If the model says a patient has the disease when in fact it doesn’t (false positive), the patient might feel scared at first and seek help from a doctor. Further exams will reveal that the model made a mistake and the patient will likely feel relieved. However, if the model says a patient is disease-free, when in fact it isn’t (false negative), the patient will go on with their lives and eventually suffer severe symptoms that could easily be avoided if the disease was detected earlier.
The different costs associated with the model’s mistakes can also be observed in other problems. Think about a model that classifies a transaction as fraudulent or normal. Or about an e-mail spam classifier. In both situations, false positives are cheaper than false negatives.
Now, back to the threshold: by playing with the threshold value, practitioners can find a balance between the different types of model mistakes. A very low threshold results in more false positives while a very high threshold results in more false negatives.
With this idea in mind, it is possible to evaluate models in a much more comprehensive way by assessing how their performance change for different threshold values.
One of the most popular ways of doing so is by plotting the receiver operator characteristic curves (ROC), which depict the trade-off between the false positive rate and the true positive rate. By plotting the ROC curves for different models we can start observing how they behave face to this trade-off.
A perfect model would have a true positive rate of 1 and is depicted as just a line on the top. The closer we are to the perfect model, the better. In practice, to avoid the hassle of visually comparing ROC curves and deciding what to do when two curves intersect, it is common to compute the area under the ROC curve (known as AUC) and use that number as a proxy for model performance, choosing the model with the largest AUC.

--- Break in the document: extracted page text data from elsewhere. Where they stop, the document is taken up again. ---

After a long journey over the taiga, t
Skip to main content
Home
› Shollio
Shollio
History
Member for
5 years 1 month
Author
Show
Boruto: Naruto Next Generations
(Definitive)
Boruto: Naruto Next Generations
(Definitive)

Another trade-off that can be evaluated by varying the threshold is the one between precision and recall, giving rise to precision-recall (PR) curves.
PR curves seem to be more appropriate to use when there is class imbalance. This post explores the comparison between the ROC and PR curves on unbalanced datasets with code samples, so feel free to check it out.

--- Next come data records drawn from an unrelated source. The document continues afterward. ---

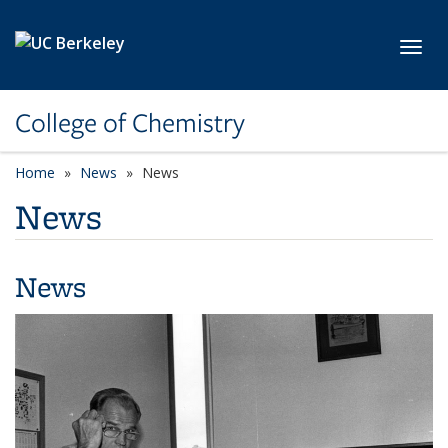
Skip to main content
Toggl
College of Chemistry
Home
News
News
News
News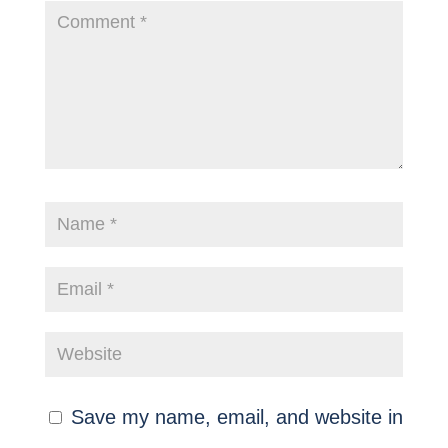
Save my name, email, and website in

Using ROC and PR curves helps us evaluate model performance on unbalanced datasets because we are not only segregating the types of model predictions (like we did in the previous section) but also evaluating the associated trade-offs.
The commonly used metrics, such as accuracy and error rates, are not the most appropriate to use when we are dealing with unbalanced datasets. Hopefully, after reading this post, you understand what’s the issue with these common metrics and what are the alternatives to overcome the problems associated with them. Being prepared to deal with class imbalance is a must for ML practitioners and we hope to have helped a little bit on this journey with our posts on the topic.
* A previous version of this article listed the company name as Unbox, which has since been rebranded to Openlayer.